The joint distribution is written as

\[p(X = \text{strawberry cake}, \, Y = \text{coffee}),\]

the probability of your mom getting strawberry cake given that she already picked coffee.

From this, we can condition:

\[p(X = \text{strawberry cake} \mid Y = \text{coffee}) = \frac{p(X = \text{strawberry cake}, \, Y = \text{coffee})}{p(Y = \text{coffee})}.\]

Using this example, we can relate back to images.
Without conditioning, the model samples from the full distribution

\[p(x),\]

producing a generic image.
With conditioning, the model samples from the conditional distribution

\[p(x \mid y),\]

where (y) is the text prompt (e.g., “elephant”).
This restriction of latent space guides the model to generate an elephant image consistent with the prompt.

image

Unet

We have discussed how Stable Diffusion generates images aligned with text. Before diving further, we need to see how denoising works — specifically, how corrupted latent images are reconstructed. This task is done by the U-Net.

The process is as follows: the U-Net takes a corrupted latent image and passes it through its highest layer. On the encoder side, it extracts global features such as the overall Kanji composition, then passes them to the decoder side to predict and remove noise.

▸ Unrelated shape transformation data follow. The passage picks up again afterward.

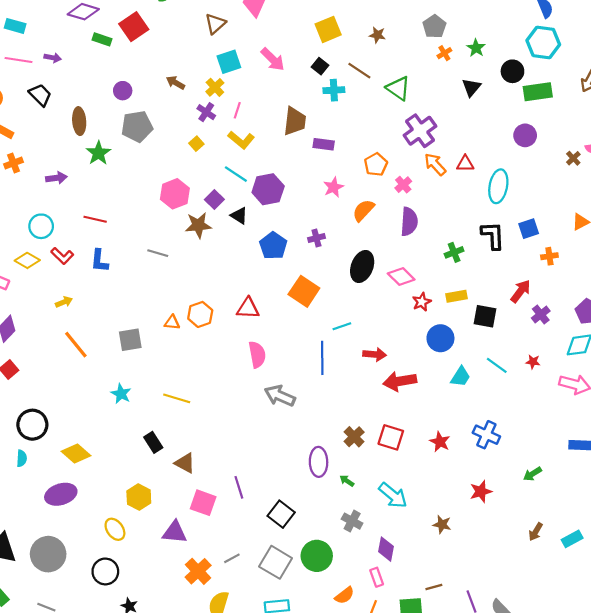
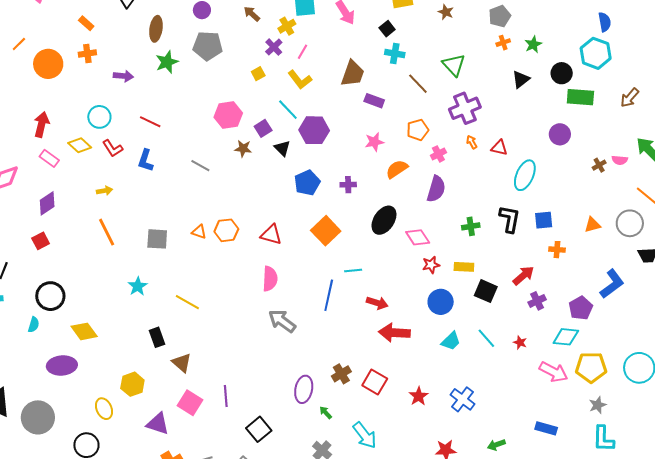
brown line: (359, 71) -> (418, 84), moved
orange arrow: (435, 164) -> (472, 142), size x0.6
brown star: (198, 225) -> (243, 149), size x0.7

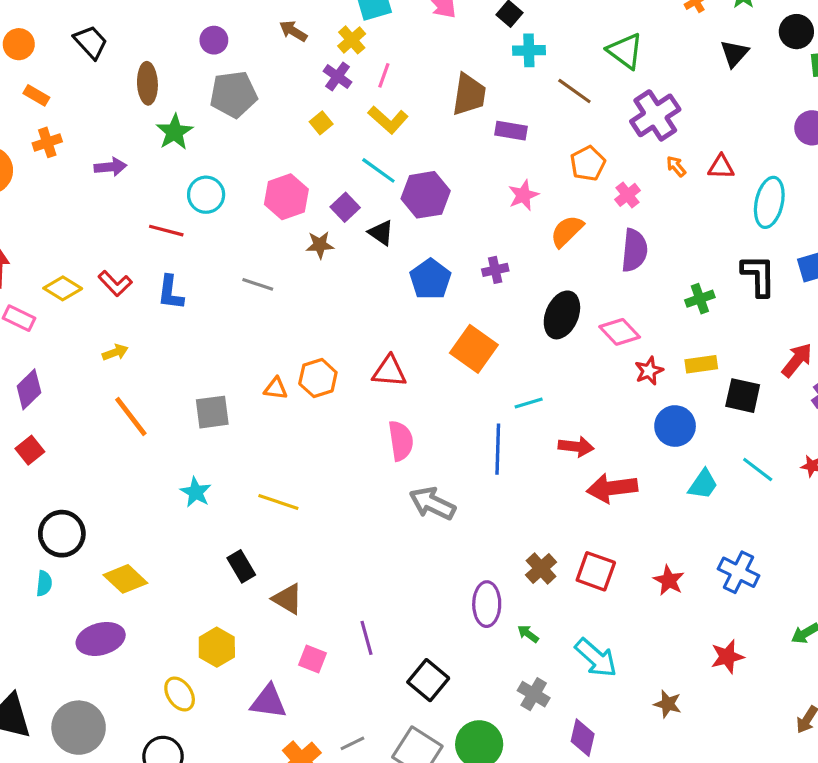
cyan circle: (99, 117) -> (206, 195), moved
pink square: (190, 403) -> (312, 659), size x0.7

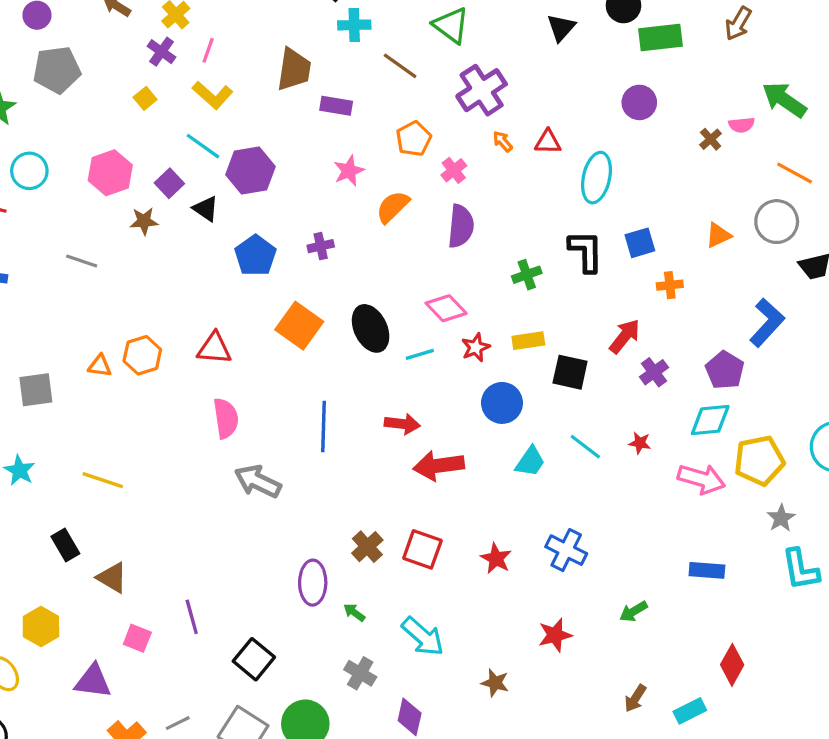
black ellipse: (562, 315) -> (371, 328), moved, turned -48
cyan line: (529, 403) -> (420, 354), moved

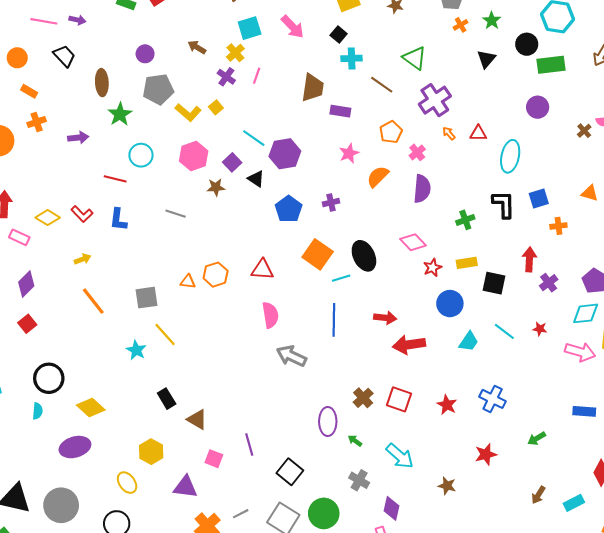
yellow L-shape: (213, 95) -> (188, 112), moved
orange triangle: (718, 235) -> (590, 193), turned 42
red arrow: (625, 336) -> (529, 259), turned -35
cyan line: (420, 354) -> (341, 278), moved
yellow line: (103, 480) -> (165, 335), moved, turned 30

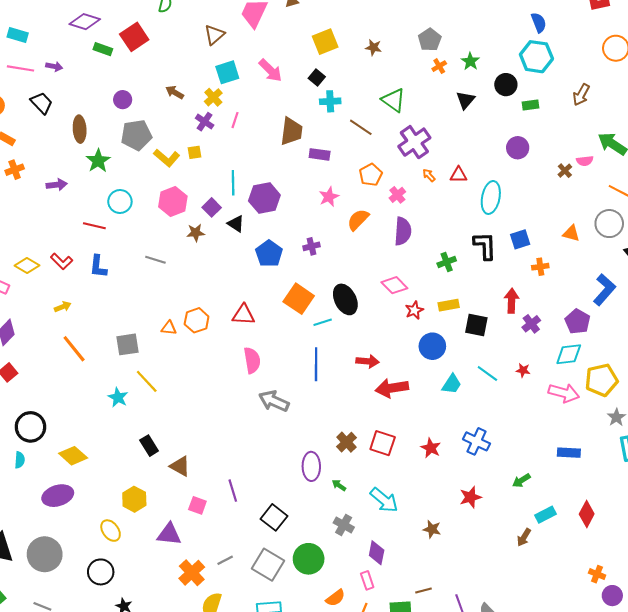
green rectangle: (551, 65) -> (531, 105), size x0.6
yellow square: (216, 107) -> (195, 152), turned 32
cyan line: (254, 138) -> (233, 183), turned 55
cyan rectangle: (574, 503) -> (546, 515), moved

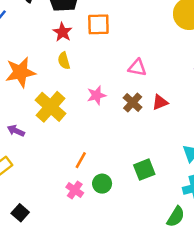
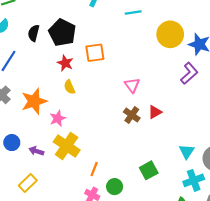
pink triangle: (137, 68) -> (132, 85), turned 49
pink star: (96, 95) -> (58, 118), moved
yellow cross: (51, 107) -> (67, 146), moved

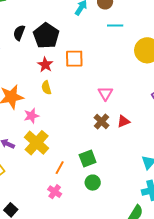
green square: (149, 170) -> (88, 159), moved
green circle: (115, 187) -> (93, 183), moved

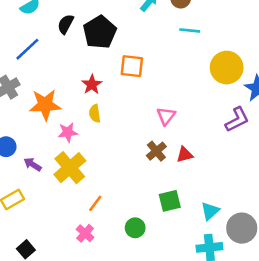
red star: (45, 65) -> (92, 85), moved
yellow semicircle: (46, 88) -> (95, 114), moved
green square: (88, 159) -> (170, 201), moved

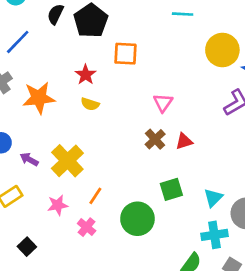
yellow semicircle: (95, 114) -> (90, 104), turned -60
pink star: (68, 132) -> (58, 205), moved
green circle: (135, 228) -> (137, 219), size x1.6

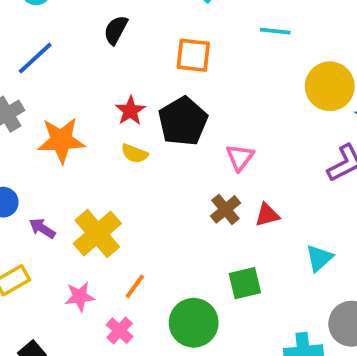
black semicircle: (55, 14) -> (116, 30), moved
black pentagon: (91, 21) -> (183, 121), moved
orange square: (125, 54) -> (193, 55), moved
cyan triangle: (213, 198) -> (319, 258), moved

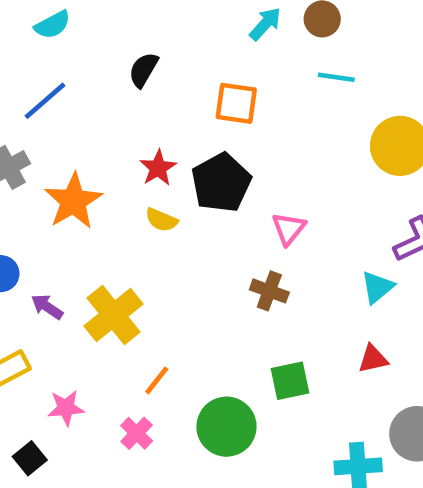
orange star: (61, 140) -> (73, 201), turned -30
brown cross: (225, 209) -> (269, 291), turned -32
red triangle: (267, 215) -> (373, 359), moved
cyan triangle: (319, 258) -> (377, 287), moved
pink star: (80, 297) -> (66, 408), moved

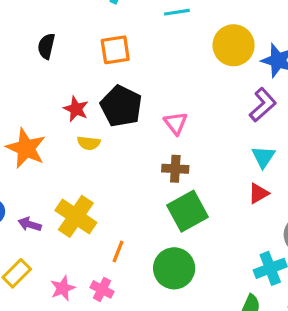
cyan triangle: (377, 287) -> (263, 157), moved
green square: (290, 381) -> (188, 211), moved, size x1.4
pink cross: (137, 433) -> (102, 289), moved

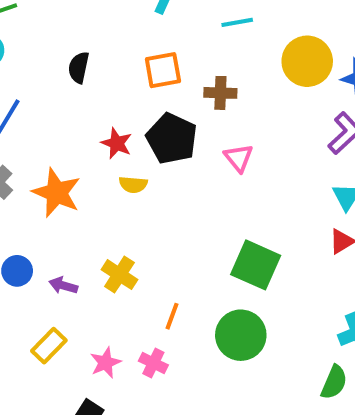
brown cross: (175, 169) -> (220, 93), moved
green square: (188, 211) -> (256, 265), turned -36
yellow cross: (76, 216) -> (119, 275), size x0.7

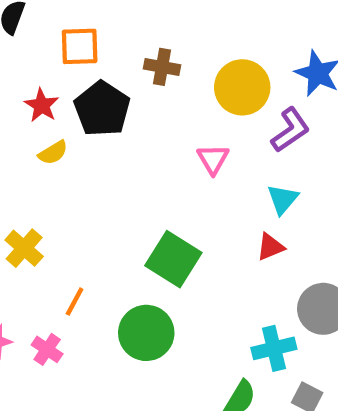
yellow circle: (307, 61) -> (242, 87), moved
orange square: (163, 70) -> (80, 46), moved
pink triangle: (239, 158) -> (213, 159), moved
yellow semicircle: (133, 185) -> (53, 153), turned -44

This repeats at lower layers: deeper layers capture local features like edges and shapes, which are then used to refine the reconstruction.

image

Self Attention

So far we described a regular U-Net, but Stable Diffusion adds an extra component that boosts reconstruction quality: self-attention and cross-attention.

Self-attention is the key to why these models can generate sophisticated images, like placing text on a school whiteboard. Its purpose is to capture long-range dependencies. Unlike convolution, where each feature only sees its neighbors, self-attention lets any part of the image communicate directly with any other part.

Here’s how it works. For each latent image, a patch (Q) queries all other patches. Each patch (K) presents what it represents—for example, a furry edge of a cat. Q and K are dot-multiplied to produce an attention score, which measures how relevant each patch is to the query. Finally, these scores weight the values (V), the actual feature content, producing a context-dependent representation of the patch.

image

Cross Attention

The purpose of cross attention is to guide the denoising process so it aligns with the text prompt. In contrast to self attention, the query stays as image patches, but the keys and values come from the text prompt. Intuitively, certain phrases from the prompt are focused, so a specific region or shape is emphasized in the image patch.

image

For instance, take the prompt “a white horse in the park”. In the cross attention maps, the phrase “horse” strongly reflects the horse shape in the image, while the phrase “park” strongly reflects the background. These cross attention layers are added into some intermediate layers of the U-Net. Before the latent image from the decoder is passed to the encoder, it infuses or concatenates this cross attention map into the latent image. By doing this, the U-Net reconstructs the original image in alignment with the text.

image

Wrap Up

This process of taking one latent image and passing it through all layers of the decoder and encoder of the U-Net is a single step in the entire backward process. The model must repeat this step many times to fully reconstruct the latent image until it becomes clean. Once it fully reconstruct the latent image, the VAE encoder takes that reconstructs back to the original pixel to pixel image. And, that’s how you get an image generated that a naked eye can view.